What is available in Illinois? Individuals can go to Marianos or Walgreens and obtain intranasal naloxone without a prescription, along with 1:1 private counseling from a pharmacist. Cost approximately $140 at Marianos, Walgreen’s about 80$. Covered by many insurance plans. Also coupon available online for Ezvio (www.ezvio.com), the$$$$ talking naloxone auto-injector. A cheap alternative-Mike Kennedy: price of 0.4 mg vial of naloxone 10$.

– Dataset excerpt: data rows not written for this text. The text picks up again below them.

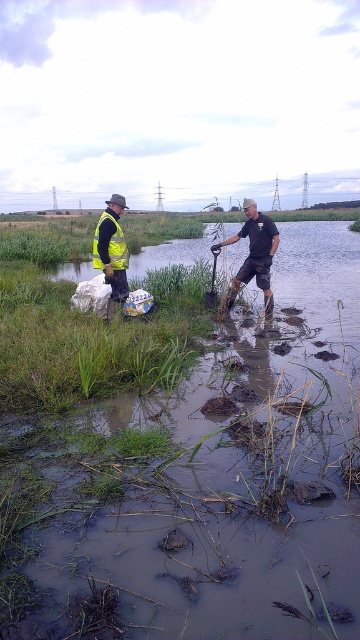 Question: Which of the following is the closest to the observer?

Choices:
 (A) (119, 243)
 (B) (234, 298)
 (C) (78, 554)

Answer: (C)

Question: Considering the relative positions of matte yellow vest at left and brown leather boots at lower center in the image provided, where is matte yellow vest at left located with respect to brown leather boots at lower center?

Choices:
 (A) above
 (B) below

Answer: (B)

Question: Is matte yellow vest at left above reflective yellow vest at left?

Choices:
 (A) no
 (B) yes

Answer: (A)

Question: Estimate the real-world distances between objects in this image. Which object is closer to the brown leather boots at lower center?

Choices:
 (A) matte yellow vest at left
 (B) reflective yellow vest at left
 (C) reflective yellow safety vest at left

Answer: (A)

Question: Which of these objects is positioned closest to the matte yellow vest at left?

Choices:
 (A) reflective yellow vest at left
 (B) brown leather boots at lower center
 (C) reflective yellow safety vest at left

Answer: (B)

Question: Can you confirm if brown leather boots at lower center is wider than reflective yellow vest at left?

Choices:
 (A) no
 (B) yes

Answer: (B) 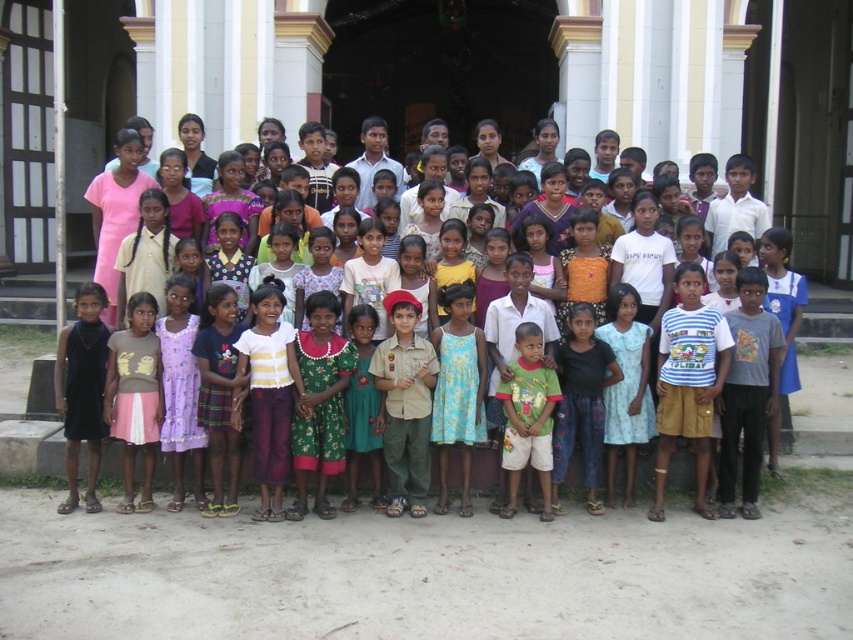 Can you confirm if green dress at center is shorter than green cotton shirt at center?

No, green dress at center is not shorter than green cotton shirt at center.

Can you confirm if green dress at center is thinner than green cotton shirt at center?

No, green dress at center is not thinner than green cotton shirt at center.

Is point (527, 236) closer to camera compared to point (535, 346)?

No, (527, 236) is further to viewer.

This screenshot has height=640, width=853. Identify the location of green dress at center. (624, 250). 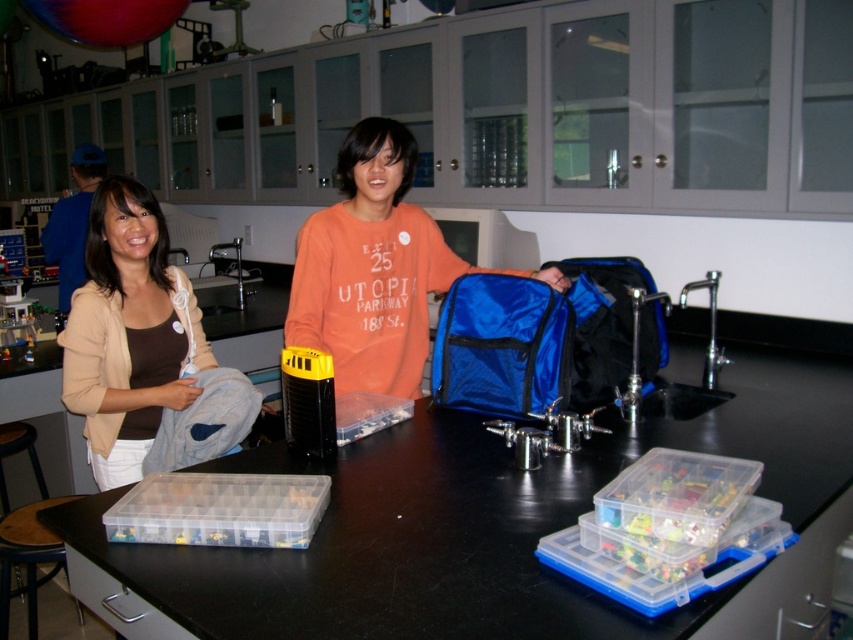 Is orange cotton shirt at center taller than wooden stool at lower left?

Indeed, orange cotton shirt at center has a greater height compared to wooden stool at lower left.

Measure the distance between point (396, 346) and camera.

Point (396, 346) is 2.17 meters from camera.

Where is `orange cotton shirt at center`? This screenshot has width=853, height=640. orange cotton shirt at center is located at coordinates (374, 268).

Can you confirm if clear plastic table at center is smaller than beige soft sweater at left?

No, clear plastic table at center is not smaller than beige soft sweater at left.

Which is more to the right, clear plastic table at center or beige soft sweater at left?

clear plastic table at center is more to the right.

Who is more forward, [572,493] or [154,435]?

Point [572,493]

Locate an element on the screen. This screenshot has width=853, height=640. clear plastic table at center is located at coordinates (474, 520).

Can you confirm if clear plastic table at center is positioned to the right of wooden stool at lower left?

Yes, clear plastic table at center is to the right of wooden stool at lower left.

Locate an element on the screen. clear plastic table at center is located at coordinates (474, 520).

The width and height of the screenshot is (853, 640). What do you see at coordinates (474, 520) in the screenshot? I see `clear plastic table at center` at bounding box center [474, 520].

Where is `clear plastic table at center`? The image size is (853, 640). clear plastic table at center is located at coordinates click(x=474, y=520). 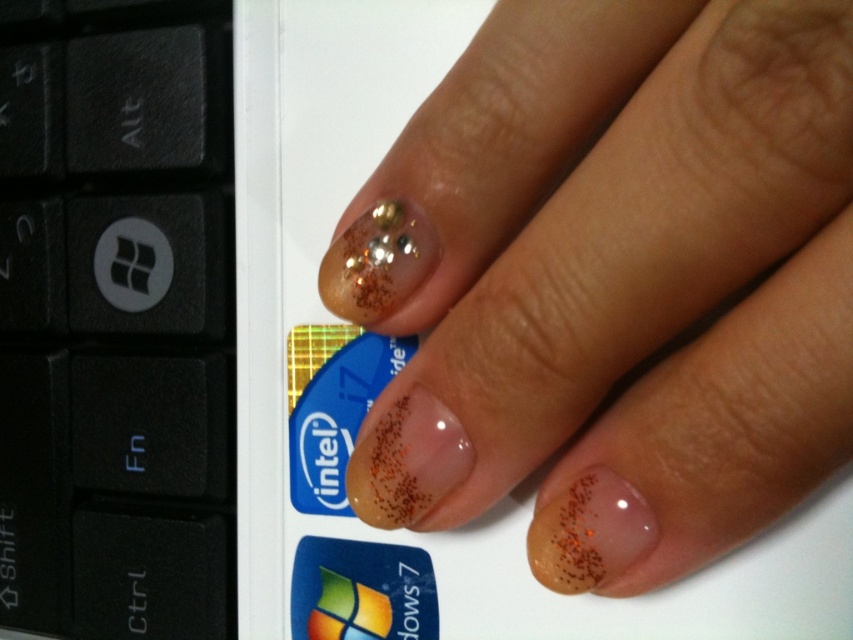 Question: Can you confirm if clear gel nails at center is positioned to the right of black plastic keyboard at left?

Choices:
 (A) no
 (B) yes

Answer: (B)

Question: Which of the following is the closest to the observer?

Choices:
 (A) clear gel nails at center
 (B) black plastic keyboard at left

Answer: (A)

Question: Is clear gel nails at center behind black plastic keyboard at left?

Choices:
 (A) yes
 (B) no

Answer: (B)

Question: Can you confirm if clear gel nails at center is wider than black plastic keyboard at left?

Choices:
 (A) no
 (B) yes

Answer: (B)

Question: Which point is farther from the camera taking this photo?

Choices:
 (A) (389, 483)
 (B) (146, 458)

Answer: (B) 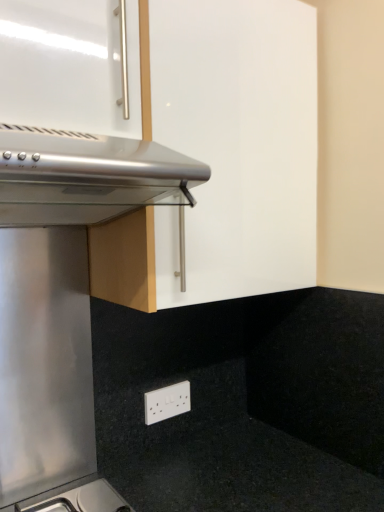 Question: Is satin silver oven at upper left facing away from matte white cabinet at upper center?

Choices:
 (A) no
 (B) yes

Answer: (B)

Question: Is satin silver oven at upper left positioned far away from matte white cabinet at upper center?

Choices:
 (A) no
 (B) yes

Answer: (A)

Question: Is satin silver oven at upper left surrounding matte white cabinet at upper center?

Choices:
 (A) no
 (B) yes

Answer: (A)

Question: Does satin silver oven at upper left have a smaller size compared to matte white cabinet at upper center?

Choices:
 (A) yes
 (B) no

Answer: (A)

Question: Can you confirm if satin silver oven at upper left is taller than matte white cabinet at upper center?

Choices:
 (A) yes
 (B) no

Answer: (B)

Question: From the image's perspective, is satin silver oven at upper left above matte white cabinet at upper center?

Choices:
 (A) yes
 (B) no

Answer: (B)

Question: From a real-world perspective, is white plastic electric outlet at lower center on top of matte white cabinet at upper center?

Choices:
 (A) no
 (B) yes

Answer: (A)

Question: Considering the relative sizes of white plastic electric outlet at lower center and matte white cabinet at upper center in the image provided, is white plastic electric outlet at lower center wider than matte white cabinet at upper center?

Choices:
 (A) no
 (B) yes

Answer: (A)

Question: Is white plastic electric outlet at lower center at the left side of matte white cabinet at upper center?

Choices:
 (A) yes
 (B) no

Answer: (B)

Question: Can you confirm if white plastic electric outlet at lower center is smaller than matte white cabinet at upper center?

Choices:
 (A) no
 (B) yes

Answer: (B)

Question: From the image's perspective, is white plastic electric outlet at lower center over matte white cabinet at upper center?

Choices:
 (A) yes
 (B) no

Answer: (B)

Question: Are white plastic electric outlet at lower center and matte white cabinet at upper center located far from each other?

Choices:
 (A) no
 (B) yes

Answer: (A)

Question: Can we say matte white cabinet at upper center lies outside white plastic electric outlet at lower center?

Choices:
 (A) no
 (B) yes

Answer: (B) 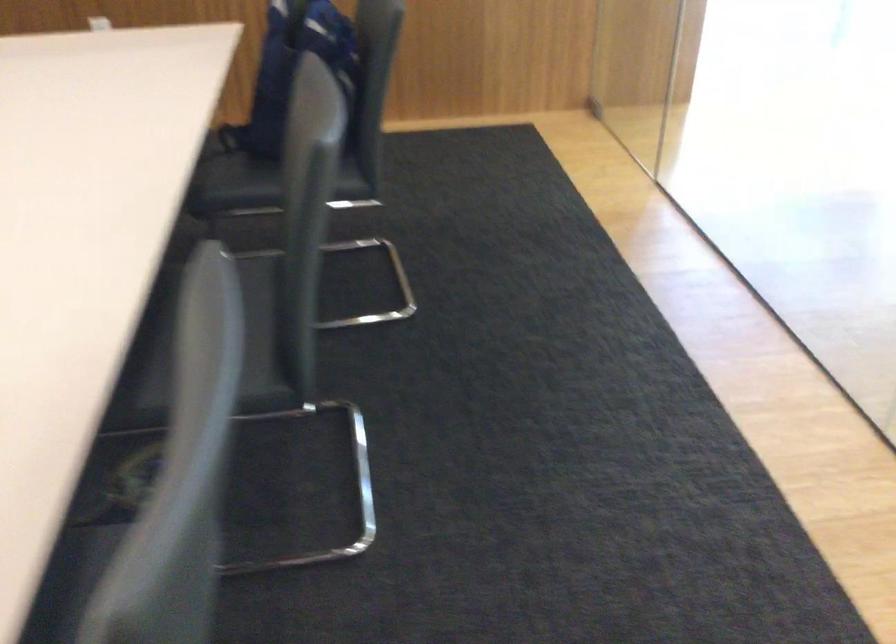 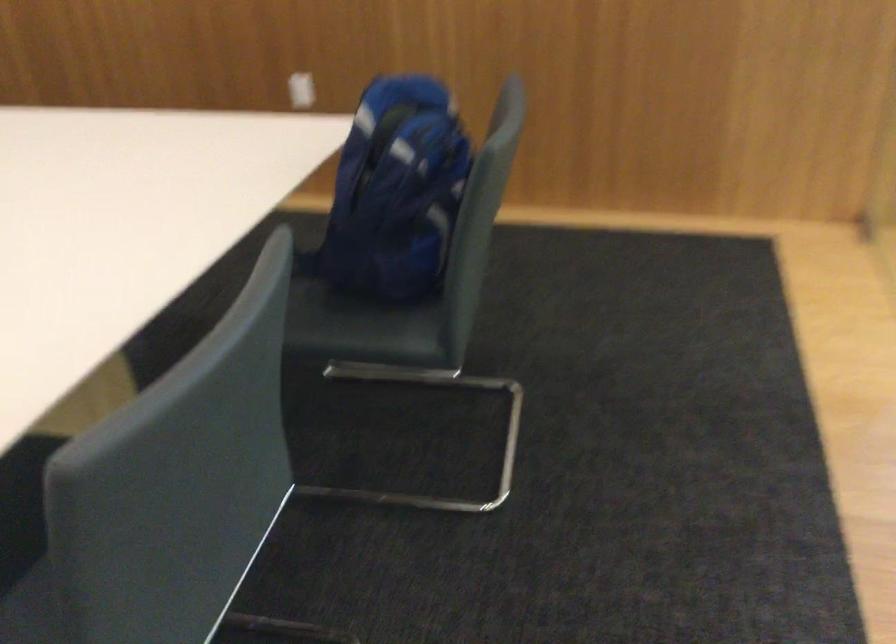 Question: The camera is either moving clockwise (left) or counter-clockwise (right) around the object. The first image is from the beginning of the video and the second image is from the end. Is the camera moving left or right when shooting the video?

Choices:
 (A) Left
 (B) Right

Answer: (B)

Liz Regan: “Lali’s Law” PA99-0480, passed in 2015 in Illinois, named after a teenager who died from opioid/benzo overdose, allows trained pharmacists to dispense naloxone to individuals at risk of opioid overdose, their friends/family, first responders, and school nurses. This comprehensive reform bill also provides criminal immunity for health care professionals who prescribe and dispense naloxone pursuant to the law, and protection from civil liability for both pharmacists who dispense naloxone and laypersons who administer naloxone in good faith. http://www.ilga.gov/legislation/publicacts/99/PDF/099-0480.pdf
At ACMC? Michael Cirone and Kyle Bernard will be speaking with hospital administration regarding training interested PharmDs, physicians and nurses to dispense naloxone kits obtained from the Chicago Recovery Alliance (anypositivechange.org). Kudos to both for moving this important effort forward.
Ted: consider tailoring discharge instructions to patient’s insurance, and use Medical Social worker. Harwood and McKean: this is an opportunity for institutional control/policy; standardize treatment so patients leave informed and with naloxone in pocket. Overcome the barriers to care.